Ensuite, il y a la question de la représentativité des syndicats français : la France est l'un des pays européens où le taux de syndicalisation est le plus bas. Et de fait, si les syndicats français sont puissants dans le secteur public, ils sont d'une faiblesse crasse dans le secteur privé. Leur puissance dans le secteur public leur donne un pouvoir de blocage considérable : quelques pourcent de grévistes au sein des salariés grévistes de la SNCF et de la RATP peuvent certes bloquer tout le réseau, pour autant que leur tâche professionnelle (aiguilleurs, conducteurs) soit essentielle au fonctionnement de leur secteur, mais le rapport de force que cela produit est en trompe l’œil.


La grève, en France, n'est pas ce qu'elle est en Suisse, cet ultima ratio du conflit social, cette réponse à des décisions prises sans négociation ou à des négociations qui n'aboutissent pas : elle est le moment d'ouverture de la négociation. En Suisse, on fait grève quand on ne peut plus faire autrement, en France on commence par faire grève pour constituer un rapport de force sur lequel s'appuyer ensuite. C'est un choix parfaitement rationnel, mais dont le défaut est qu'il tourne au réflexe, et qu'il est donc assez peu imaginatif. Des méthodes d'action plus innovantes ont toutefois été utilisées , comme  la réalimentation électrique des personnes à qui ont avait coupé le courant pour défaut de paiement, la mise en gratuité de lignes de metro ou de train... mais ces innovations sont restées marginales. 

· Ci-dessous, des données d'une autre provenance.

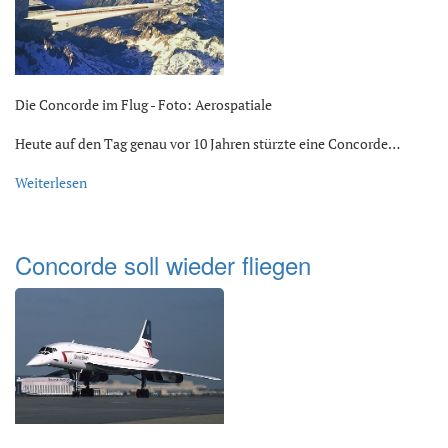
Die Concorde im Flug - Foto: Aerospatiale
Heute auf den Tag genau vor 10 Jahren stürzte eine Concorde…
Weiterlesen
Concorde soll wieder fliegen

Le conflit révèle et clarifie. Tout conflit est révélateur, non seulement de ses enjeux (lesquels n’apparaissaient pas toujours comme tels avant qu’éclate le conflit), mais également de ses acteurs, individuels et collectifs, et de leur capacité à la cohérence. Ainsi de nouvelles pratiques de lutte sont-elles, non à inventer (presque toutes le furent de longue date), mais à imposer là où le réflexe et l’habitude poussent au recours rituel à la grève (recours au surplus de plus en plus limité au seul service public, comme si seul le service au public était susceptible d’être remis en cause, et non le profit). Plutôt que d’arrêter les transports publics, il convient de les assurer gratuitement ; plutôt que de bloquer l’entrée des prisons, en ouvrir les portes ; plutôt que de cesser le travail dans les hôpitaux, cesser de facturer le travail aux patients…
 

Toute lutte, même éphémère, parcellaire, ponctuelle, même égoïste, est une victoire sur l’apathie collective. Encore faut-il désigner, sans se tromper, l’adversaire : rien ne conduit plus sûrement un mouvement social à sa défaite que son incapacité de désigner son adversaire. Pierre Bourdieu écrivait il y a vingt ans  qu'"Il n'est pas de préalable plus absolu à la construction d'un mouvement social européen que la répudiation de toutes les manières habituelles de penser le syndicalisme, (...) pas de tâche plus urgente que l'invention des manières de penser et d'agir nouvelles qu'impose la précarisation. (...) la précarisation généralisée peut être au principe de solidarités d'un type nouveau", par exemple en intégrant les mouvements de chômeurs "à un mouvement social capable de combattre et de contrecarrer les pouvoirs économiques et financiers sur le lieu même, désormais international, de leur exercice" Et Bourdieu de récuser l'opposition entre syndicalisme "protestataire" et syndicalisme "de négociation" : "les conquêtes sociales ne peuvent être obtenues que par un syndicalisme assez organisé à la fois pour mobiliser la force de contestation nécessaire pour arracher au patronat et aux technocraties de vraies avancées collectives et pour négocier et imposer à sa base les compromis et les lois sociales dans lesquelles ceux-ci s'inscrivent durablement".

Les syndicats français devraient relire Bourdieu.